Yahoo! Pipes

Tags: yahoo-pipes, rss, scraping

Published on Sunday, May 11th, 2014

This post is migrated from my old blog.

I don’t know if RSS or Atom are still popular or not. I personally use them a lot. Here are some examples of the feeds that I subscribed.

xkcd feed works very well. However, frequently I found that some entries in the Wikipedia feed (Module namespace) are not really code updates. Rather, they are documentation updates or experiments in sandboxes, indicated by their titles ending with /doc or /sandbox. Since I subscribed the feed for the entire Module namespace, these undesirable entries showed up unavoidably.

Yesterday, I thought that it would be good if there is a program that will filter the feed I subscribed. There was no program in Mac that did what I want. However, I finally found Yahoo! Pipes, a web service that solves this problem!

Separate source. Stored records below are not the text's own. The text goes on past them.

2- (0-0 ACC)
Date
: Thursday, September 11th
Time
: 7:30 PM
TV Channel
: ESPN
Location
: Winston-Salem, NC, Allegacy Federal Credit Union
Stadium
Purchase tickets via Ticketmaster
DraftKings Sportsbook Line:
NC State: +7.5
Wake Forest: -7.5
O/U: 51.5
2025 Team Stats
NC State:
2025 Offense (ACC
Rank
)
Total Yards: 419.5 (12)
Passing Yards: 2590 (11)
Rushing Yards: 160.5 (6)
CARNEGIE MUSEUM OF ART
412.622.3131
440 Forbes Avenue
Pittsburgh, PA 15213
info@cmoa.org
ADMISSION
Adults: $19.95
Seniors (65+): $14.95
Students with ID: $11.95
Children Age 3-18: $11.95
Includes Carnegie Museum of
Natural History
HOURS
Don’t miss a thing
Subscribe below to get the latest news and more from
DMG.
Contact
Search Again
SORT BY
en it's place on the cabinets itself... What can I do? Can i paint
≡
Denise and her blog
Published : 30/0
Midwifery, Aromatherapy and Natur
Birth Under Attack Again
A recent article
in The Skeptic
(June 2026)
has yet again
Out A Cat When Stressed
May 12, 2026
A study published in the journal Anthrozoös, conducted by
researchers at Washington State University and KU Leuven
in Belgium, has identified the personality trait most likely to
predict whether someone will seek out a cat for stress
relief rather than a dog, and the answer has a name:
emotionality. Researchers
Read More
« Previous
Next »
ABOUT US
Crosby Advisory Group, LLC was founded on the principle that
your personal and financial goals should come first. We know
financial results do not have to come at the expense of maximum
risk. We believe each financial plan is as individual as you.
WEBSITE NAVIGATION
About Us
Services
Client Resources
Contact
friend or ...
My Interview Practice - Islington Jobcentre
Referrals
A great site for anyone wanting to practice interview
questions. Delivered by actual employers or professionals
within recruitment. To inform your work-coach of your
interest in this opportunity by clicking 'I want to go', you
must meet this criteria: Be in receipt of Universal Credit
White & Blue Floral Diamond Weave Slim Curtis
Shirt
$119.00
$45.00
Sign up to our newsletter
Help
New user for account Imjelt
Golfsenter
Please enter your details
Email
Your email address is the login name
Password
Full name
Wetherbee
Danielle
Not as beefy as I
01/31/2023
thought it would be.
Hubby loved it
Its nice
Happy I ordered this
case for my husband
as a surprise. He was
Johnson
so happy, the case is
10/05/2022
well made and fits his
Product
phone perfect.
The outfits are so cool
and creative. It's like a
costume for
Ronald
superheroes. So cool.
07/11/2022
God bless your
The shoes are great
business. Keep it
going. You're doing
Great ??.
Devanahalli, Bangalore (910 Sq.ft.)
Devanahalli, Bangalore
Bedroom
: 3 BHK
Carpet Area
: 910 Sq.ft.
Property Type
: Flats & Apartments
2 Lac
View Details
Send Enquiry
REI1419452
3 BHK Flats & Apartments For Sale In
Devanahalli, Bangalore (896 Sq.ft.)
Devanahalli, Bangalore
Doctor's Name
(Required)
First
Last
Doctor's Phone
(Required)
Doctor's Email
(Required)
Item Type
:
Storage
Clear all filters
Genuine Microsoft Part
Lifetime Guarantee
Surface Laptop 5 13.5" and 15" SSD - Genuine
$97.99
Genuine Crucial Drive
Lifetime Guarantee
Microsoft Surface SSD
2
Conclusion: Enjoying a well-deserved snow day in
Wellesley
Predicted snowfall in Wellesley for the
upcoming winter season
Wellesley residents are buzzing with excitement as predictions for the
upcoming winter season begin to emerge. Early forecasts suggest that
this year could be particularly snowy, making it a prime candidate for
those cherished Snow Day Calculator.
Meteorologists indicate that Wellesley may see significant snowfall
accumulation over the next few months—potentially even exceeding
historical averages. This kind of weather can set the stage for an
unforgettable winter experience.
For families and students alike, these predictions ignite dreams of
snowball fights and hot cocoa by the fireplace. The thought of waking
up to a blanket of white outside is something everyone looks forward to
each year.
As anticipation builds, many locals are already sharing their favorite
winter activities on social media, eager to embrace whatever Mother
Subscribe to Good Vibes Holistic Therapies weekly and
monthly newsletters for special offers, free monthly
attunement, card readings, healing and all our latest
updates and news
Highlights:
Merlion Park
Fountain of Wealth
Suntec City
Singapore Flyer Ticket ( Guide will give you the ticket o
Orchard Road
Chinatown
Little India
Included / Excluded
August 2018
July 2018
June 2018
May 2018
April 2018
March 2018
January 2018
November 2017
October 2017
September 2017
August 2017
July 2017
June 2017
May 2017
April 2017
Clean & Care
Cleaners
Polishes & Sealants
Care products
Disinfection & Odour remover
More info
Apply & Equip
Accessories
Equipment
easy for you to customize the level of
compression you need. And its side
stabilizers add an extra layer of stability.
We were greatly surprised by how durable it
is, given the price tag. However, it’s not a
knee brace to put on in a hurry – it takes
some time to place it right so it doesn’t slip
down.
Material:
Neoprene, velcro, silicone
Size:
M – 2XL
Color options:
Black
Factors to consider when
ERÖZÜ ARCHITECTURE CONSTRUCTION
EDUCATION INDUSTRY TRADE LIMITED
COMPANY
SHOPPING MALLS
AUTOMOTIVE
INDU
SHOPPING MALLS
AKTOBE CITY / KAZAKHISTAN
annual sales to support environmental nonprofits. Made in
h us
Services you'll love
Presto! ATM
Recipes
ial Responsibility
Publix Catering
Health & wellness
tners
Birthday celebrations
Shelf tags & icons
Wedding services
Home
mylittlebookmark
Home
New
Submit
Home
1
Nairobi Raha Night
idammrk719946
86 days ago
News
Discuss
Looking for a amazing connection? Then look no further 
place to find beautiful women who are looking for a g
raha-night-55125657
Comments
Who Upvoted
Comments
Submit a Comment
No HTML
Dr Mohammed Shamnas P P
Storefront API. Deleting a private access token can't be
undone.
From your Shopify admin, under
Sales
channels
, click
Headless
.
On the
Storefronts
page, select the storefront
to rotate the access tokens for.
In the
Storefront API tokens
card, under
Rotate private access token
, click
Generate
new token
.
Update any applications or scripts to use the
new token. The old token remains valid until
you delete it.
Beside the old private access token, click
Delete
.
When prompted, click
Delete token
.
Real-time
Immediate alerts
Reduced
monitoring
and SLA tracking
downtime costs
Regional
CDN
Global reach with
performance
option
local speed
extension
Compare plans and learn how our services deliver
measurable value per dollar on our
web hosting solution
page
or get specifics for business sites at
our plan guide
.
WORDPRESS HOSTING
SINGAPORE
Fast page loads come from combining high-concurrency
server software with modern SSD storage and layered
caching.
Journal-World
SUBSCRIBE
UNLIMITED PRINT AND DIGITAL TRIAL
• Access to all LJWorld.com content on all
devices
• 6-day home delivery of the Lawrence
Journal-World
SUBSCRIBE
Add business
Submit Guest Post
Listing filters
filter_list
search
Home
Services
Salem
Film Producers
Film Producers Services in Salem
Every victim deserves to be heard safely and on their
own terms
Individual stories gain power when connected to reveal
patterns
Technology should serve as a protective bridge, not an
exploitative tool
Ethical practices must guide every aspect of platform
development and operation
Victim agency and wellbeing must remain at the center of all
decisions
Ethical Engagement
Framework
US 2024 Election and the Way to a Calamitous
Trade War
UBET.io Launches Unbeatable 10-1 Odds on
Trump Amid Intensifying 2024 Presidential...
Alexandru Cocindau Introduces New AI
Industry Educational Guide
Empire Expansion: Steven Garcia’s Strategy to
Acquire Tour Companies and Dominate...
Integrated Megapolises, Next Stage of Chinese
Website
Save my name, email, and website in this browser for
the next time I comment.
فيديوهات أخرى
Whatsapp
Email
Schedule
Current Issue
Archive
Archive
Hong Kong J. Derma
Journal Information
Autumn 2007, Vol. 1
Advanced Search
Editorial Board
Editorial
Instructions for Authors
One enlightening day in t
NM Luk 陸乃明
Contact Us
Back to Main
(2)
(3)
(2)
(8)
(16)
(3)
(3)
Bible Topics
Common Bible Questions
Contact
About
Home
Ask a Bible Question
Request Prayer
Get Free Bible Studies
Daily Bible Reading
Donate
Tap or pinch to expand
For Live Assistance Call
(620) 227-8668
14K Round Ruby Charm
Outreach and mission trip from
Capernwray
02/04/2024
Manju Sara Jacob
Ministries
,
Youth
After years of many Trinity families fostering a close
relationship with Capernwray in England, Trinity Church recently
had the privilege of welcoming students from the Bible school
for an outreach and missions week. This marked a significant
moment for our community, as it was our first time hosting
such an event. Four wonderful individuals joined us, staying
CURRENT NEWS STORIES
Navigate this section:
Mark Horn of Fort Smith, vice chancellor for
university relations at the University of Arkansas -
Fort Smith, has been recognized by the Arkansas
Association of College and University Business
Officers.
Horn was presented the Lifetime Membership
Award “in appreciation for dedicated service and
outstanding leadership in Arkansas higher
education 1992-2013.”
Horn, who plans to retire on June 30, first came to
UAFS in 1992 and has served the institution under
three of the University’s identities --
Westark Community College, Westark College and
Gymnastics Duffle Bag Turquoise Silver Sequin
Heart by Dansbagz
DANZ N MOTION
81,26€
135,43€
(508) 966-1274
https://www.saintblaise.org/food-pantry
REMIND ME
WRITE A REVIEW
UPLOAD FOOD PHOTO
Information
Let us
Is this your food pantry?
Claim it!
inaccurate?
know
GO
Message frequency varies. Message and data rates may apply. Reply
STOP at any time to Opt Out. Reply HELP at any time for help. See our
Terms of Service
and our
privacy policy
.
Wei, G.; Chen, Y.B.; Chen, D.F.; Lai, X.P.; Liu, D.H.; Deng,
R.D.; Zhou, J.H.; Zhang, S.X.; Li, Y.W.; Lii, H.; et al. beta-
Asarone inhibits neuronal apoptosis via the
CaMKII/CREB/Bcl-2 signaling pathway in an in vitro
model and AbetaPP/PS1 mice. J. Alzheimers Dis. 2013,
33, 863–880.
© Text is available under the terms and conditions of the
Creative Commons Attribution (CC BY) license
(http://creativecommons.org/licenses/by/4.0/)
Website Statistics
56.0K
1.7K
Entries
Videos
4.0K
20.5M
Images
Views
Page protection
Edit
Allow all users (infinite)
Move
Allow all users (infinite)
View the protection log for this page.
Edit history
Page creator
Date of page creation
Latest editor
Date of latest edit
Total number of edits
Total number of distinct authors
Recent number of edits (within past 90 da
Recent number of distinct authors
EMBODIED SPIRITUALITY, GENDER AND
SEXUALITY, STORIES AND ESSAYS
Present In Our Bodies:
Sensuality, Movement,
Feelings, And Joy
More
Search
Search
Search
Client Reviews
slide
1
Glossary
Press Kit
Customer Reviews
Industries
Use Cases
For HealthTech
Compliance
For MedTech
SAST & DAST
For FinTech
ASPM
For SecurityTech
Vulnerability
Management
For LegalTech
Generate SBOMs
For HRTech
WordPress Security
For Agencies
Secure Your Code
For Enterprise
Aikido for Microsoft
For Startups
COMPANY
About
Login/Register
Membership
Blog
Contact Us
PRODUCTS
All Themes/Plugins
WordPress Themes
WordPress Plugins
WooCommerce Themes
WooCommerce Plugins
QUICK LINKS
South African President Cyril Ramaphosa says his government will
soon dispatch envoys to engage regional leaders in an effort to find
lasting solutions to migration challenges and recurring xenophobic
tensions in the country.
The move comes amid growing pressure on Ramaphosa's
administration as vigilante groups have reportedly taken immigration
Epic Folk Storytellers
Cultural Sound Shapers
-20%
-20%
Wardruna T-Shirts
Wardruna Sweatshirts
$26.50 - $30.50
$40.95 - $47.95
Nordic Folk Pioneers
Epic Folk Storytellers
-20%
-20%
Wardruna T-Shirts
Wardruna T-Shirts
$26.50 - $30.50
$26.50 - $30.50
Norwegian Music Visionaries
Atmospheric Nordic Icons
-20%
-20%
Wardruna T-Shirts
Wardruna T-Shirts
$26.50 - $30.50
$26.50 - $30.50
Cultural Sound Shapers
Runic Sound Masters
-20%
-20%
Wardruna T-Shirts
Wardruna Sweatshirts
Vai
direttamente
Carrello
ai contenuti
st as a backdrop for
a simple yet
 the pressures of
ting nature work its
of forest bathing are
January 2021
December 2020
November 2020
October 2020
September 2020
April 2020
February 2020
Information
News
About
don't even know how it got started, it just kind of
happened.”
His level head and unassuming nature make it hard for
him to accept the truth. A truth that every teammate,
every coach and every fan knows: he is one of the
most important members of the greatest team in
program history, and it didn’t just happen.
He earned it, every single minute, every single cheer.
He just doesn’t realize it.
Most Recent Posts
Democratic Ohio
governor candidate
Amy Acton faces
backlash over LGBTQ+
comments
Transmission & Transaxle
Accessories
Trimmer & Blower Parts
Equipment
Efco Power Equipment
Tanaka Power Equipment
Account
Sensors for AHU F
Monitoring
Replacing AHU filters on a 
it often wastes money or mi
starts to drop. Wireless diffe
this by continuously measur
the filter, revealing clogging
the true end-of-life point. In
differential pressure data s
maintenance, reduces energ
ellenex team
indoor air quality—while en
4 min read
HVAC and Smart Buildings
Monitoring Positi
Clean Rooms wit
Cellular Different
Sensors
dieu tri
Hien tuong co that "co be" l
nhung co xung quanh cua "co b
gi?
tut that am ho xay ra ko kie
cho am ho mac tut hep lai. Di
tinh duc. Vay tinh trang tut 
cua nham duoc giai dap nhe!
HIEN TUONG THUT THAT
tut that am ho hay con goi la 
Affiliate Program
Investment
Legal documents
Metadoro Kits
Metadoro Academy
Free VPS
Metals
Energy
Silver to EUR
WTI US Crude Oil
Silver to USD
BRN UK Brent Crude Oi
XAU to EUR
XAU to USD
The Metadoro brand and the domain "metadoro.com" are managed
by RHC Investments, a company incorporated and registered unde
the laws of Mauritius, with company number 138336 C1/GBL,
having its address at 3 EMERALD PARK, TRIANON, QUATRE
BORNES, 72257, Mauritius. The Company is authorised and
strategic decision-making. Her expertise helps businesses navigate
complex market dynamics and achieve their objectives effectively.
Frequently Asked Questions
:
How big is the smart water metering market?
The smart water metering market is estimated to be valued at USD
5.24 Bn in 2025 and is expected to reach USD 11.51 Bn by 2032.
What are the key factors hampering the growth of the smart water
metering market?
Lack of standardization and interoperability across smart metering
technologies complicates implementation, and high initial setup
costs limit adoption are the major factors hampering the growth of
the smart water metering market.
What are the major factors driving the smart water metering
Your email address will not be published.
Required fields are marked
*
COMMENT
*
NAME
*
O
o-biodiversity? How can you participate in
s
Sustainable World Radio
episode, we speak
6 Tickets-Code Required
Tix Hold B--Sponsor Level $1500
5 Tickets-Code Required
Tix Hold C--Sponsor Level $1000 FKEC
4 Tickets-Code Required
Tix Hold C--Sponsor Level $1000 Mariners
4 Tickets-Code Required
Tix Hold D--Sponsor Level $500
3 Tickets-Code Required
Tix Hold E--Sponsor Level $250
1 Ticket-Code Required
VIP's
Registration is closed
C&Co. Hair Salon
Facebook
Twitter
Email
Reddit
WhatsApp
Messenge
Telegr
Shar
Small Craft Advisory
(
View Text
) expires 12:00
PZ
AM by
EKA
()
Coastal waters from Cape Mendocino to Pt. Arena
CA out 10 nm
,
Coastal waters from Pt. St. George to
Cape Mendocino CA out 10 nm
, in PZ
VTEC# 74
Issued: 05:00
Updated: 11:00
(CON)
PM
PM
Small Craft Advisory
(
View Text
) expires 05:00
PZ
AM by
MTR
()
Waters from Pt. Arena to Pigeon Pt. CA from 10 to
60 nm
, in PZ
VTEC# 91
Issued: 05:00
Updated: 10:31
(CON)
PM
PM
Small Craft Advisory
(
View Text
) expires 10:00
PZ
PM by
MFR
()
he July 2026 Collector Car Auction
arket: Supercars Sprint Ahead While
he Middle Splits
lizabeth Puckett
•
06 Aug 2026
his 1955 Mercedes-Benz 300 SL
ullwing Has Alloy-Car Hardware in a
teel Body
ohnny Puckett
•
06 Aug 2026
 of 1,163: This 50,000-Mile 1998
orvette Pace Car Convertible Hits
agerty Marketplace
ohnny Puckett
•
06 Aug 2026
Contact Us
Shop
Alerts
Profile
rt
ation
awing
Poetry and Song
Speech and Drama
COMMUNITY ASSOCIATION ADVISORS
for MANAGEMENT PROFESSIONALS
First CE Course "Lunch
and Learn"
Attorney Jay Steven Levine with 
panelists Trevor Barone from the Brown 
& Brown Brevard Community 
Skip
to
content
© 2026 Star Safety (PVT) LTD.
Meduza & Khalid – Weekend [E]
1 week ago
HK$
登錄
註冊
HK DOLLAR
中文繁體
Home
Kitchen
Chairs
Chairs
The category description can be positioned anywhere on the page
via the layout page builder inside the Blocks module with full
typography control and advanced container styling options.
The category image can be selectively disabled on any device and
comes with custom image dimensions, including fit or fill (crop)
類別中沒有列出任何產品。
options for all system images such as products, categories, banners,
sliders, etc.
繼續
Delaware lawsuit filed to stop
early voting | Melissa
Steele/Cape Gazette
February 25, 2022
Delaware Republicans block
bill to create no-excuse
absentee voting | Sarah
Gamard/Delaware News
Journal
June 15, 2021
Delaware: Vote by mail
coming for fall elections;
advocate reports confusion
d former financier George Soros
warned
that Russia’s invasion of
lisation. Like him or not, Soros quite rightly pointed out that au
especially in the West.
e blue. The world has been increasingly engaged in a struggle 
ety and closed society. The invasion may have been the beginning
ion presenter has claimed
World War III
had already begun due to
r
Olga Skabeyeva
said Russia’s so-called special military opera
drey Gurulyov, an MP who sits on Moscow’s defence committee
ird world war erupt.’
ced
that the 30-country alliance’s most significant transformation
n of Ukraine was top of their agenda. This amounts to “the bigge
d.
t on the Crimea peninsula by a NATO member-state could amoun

Here is a tutorial for Yahoo! Pipes.

Basically, what I did was to retrieve the feed, and then use regex filter to block all entries containing /doc and /sandbox at the end of their title. Finally, I exported the result as another RSS feed from Yahoo Pipes! and use this feed in my feed reader instead of the old one.

Oh, and, Yahoo! Pipes is the only reason why I am using Yahoo! Hopefully the company will not shut this service down in the same way Google usually does, because, if so, ...

Bye-bye Yahoo!

Update on December 26, 2016: Yahoo! shut down Yahoo! Pipes on June 4, 2015. What a shame!